The insurer argues `lost profits are not a form of `property damage' for insurance coverage purposes. See Tschimperle v. Aetna Cas. & Sur. Co., 529 N.W.2d 421, 425 (Minn. App. 1995) (concluding general rule is loss of investment not damage to tangible property), review denied (Minn. May 31, 1995). We agree Spartan's lost profits do not constitute "property damage" within the policy definition. See Magnetic Data, Inc. v. St. Paul Fire & Marine Ins. Co., 442 N.W.2d 153, 156 (Minn. 1989) (declining to extend policy to cover loss of use of intangible property); see also Federated Mut. Ins. Co. v. Concrete Units, Inc., 363 N.W.2d 751, 756 (Minn. 1985) (holding "diminution in value" does not constitute property damage). However, the policies at issue provide coverage for "damages because of * * * property damage." That express language permits coverage for Spartan's consequential losses, including lost profits flowing from physical injury to its trailers, which were caused by Frost's defective paint. See United Properties, Inc. v. Home Ins. Co., 311 N.W.2d 689, 692 (Iowa Ct. App. 1981) (concluding where policy covered "damages because of * * * property damage to which this policy applies including * * * damages for the loss of use of property resulting from property damages" insurer liable for damages for loss of use of property); see also American Home Assurance Co. v. Libbey-Owens-Ford Co., 786 F.2d 22, 26-27 (1st Cir. 1986) (concluding phrase "because of * * * property damage to which this insurance applies" covers only consequential damages resulting from property damage to which policy applies); Note, Liability Coverage for "Damages Because of Property Damage" Under the Comprehensive General Liability Policy, 68 Minn. L. Rev. 795, 813-14 (1984) (discussing interpretation of policies providing coverage for damages incurred "because of * * * property damage" and concluding "because of" should be read as "arising from" or "as a consequence of" because that is phrase's "common, popular, and ordinary meaning").

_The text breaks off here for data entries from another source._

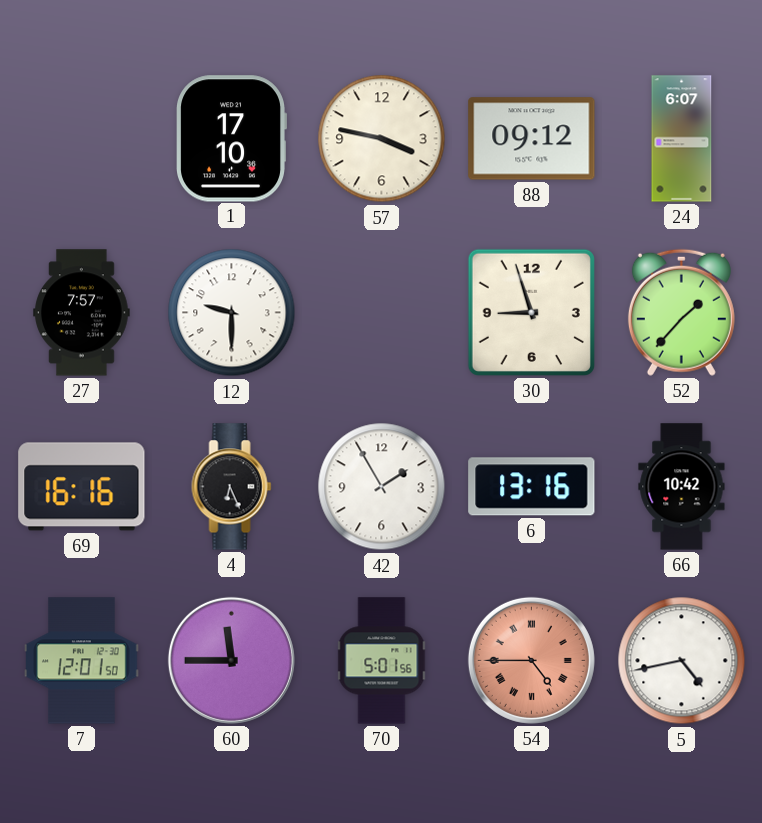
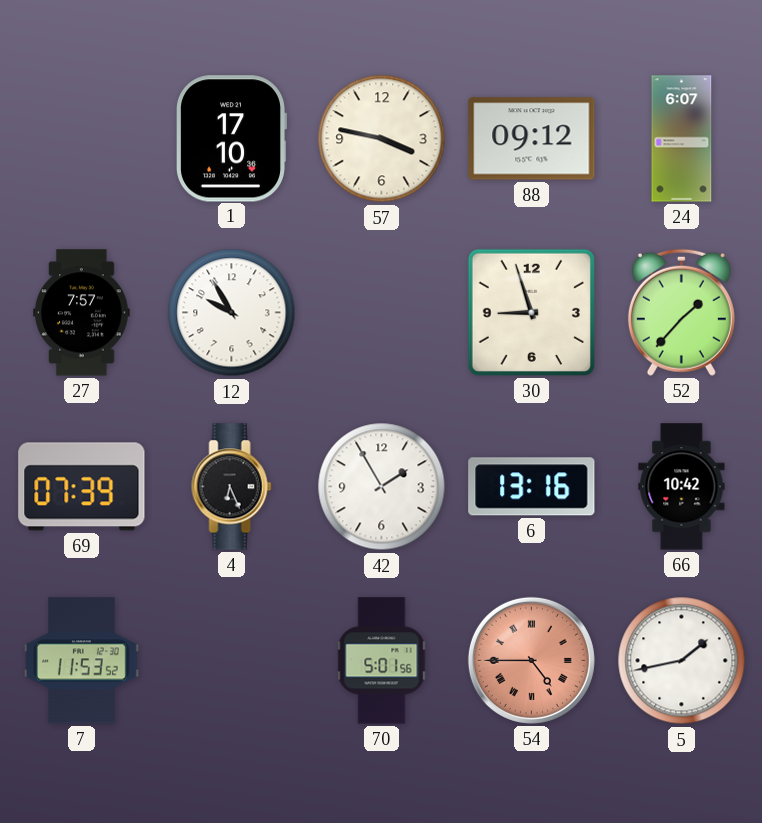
12: 9:30 -> 9:55
69: 16:16 -> 07:39
7: 12:01 -> 11:53
60: 11:45 -> none
5: 4:43 -> 1:43
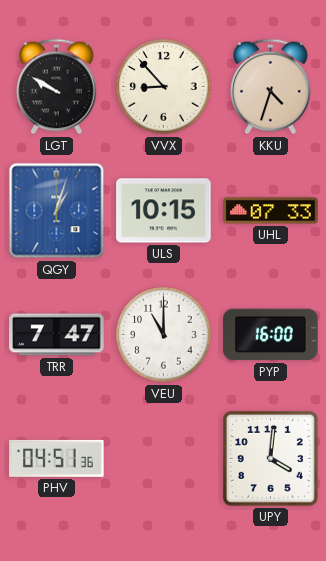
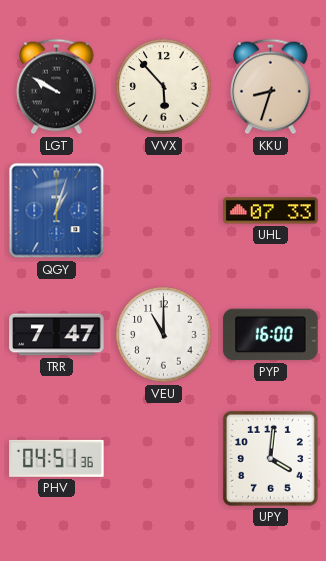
VVX: 8:53 -> 5:53
KKU: 4:33 -> 8:33
ULS: 10:15 -> none
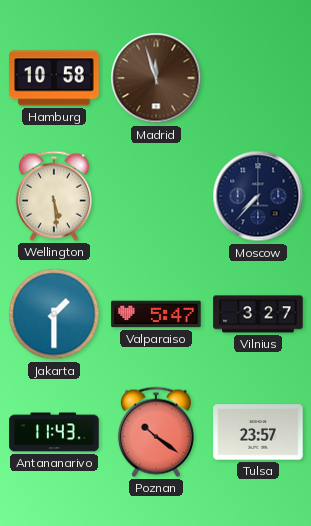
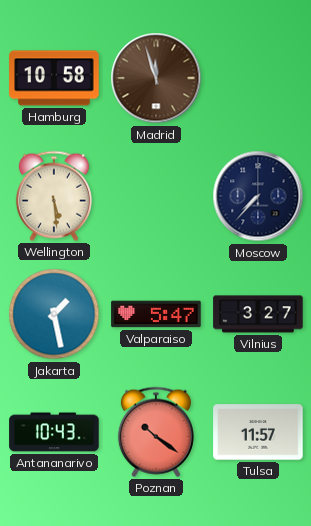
Jakarta: 1:30 -> 1:28
Antananarivo: 11:43 -> 10:43
Tulsa: 23:57 -> 11:57
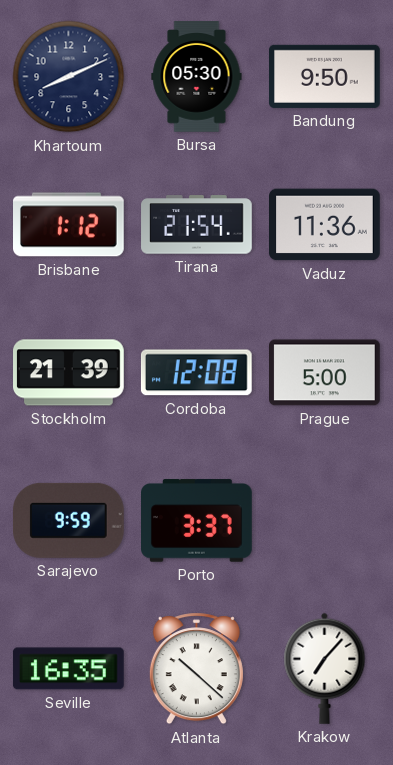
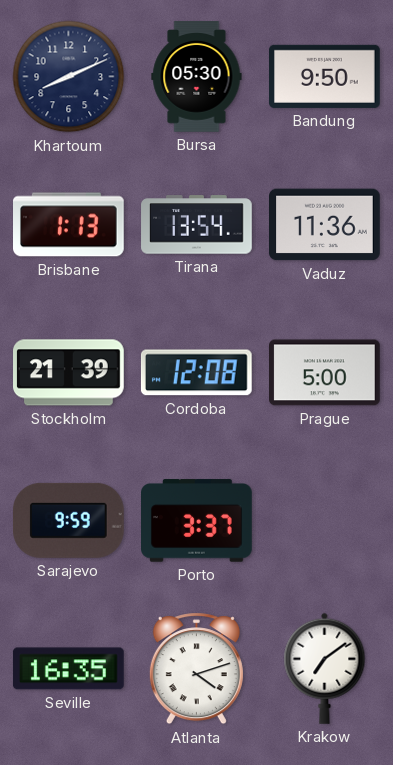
Brisbane: 1:12 -> 1:13
Tirana: 21:54 -> 13:54
Atlanta: 10:22 -> 4:12
Krakow: 7:07 -> 7:09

The insurer suggests the policy language "damages because of * * * property damage" really means property damage because of property damage. However, in the absence of specific language to exclude consequential damages, we decline to add additional qualifying language to benefit the insurer at the expense of its insured. See Bobich v. Oja, 258 Minn. 287, 294, 104 N.W.2d 19, 24 (1960) (holding extent of insurer's liability is governed by contract into which parties have entered); see also Henning Nelson Constr. Co. v. Fireman's Fund Am. Life Ins. Co., 383 N.W.2d 645, 652 (Minn. 1986) (concluding policy must be read as whole and unambiguous language must be given its plain and ordinary meaning); United Properties, Inc., 311 N.W.2d at 692 (concluding if insurer wanted to exclude consequential damages it should have said so with specific language to that effect).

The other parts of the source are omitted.